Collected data
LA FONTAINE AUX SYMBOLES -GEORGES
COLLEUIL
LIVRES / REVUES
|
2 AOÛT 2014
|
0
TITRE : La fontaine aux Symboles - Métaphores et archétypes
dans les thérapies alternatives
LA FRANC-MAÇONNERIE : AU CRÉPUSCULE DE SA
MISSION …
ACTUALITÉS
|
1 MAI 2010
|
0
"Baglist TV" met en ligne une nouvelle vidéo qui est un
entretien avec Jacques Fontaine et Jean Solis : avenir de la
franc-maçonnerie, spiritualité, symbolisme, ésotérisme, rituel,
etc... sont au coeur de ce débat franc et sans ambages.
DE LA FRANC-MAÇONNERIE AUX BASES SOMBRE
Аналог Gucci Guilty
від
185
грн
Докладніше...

---

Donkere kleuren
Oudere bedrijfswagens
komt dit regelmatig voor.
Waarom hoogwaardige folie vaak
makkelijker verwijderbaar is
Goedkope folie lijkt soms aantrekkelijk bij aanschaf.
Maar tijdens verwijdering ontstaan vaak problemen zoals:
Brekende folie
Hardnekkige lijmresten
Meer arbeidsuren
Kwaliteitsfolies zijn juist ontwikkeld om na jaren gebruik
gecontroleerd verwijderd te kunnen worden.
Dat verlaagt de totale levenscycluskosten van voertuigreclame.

Work item: The lines above that hold the word "vaak" need counting; write the count and nothing more.

Written solution: 2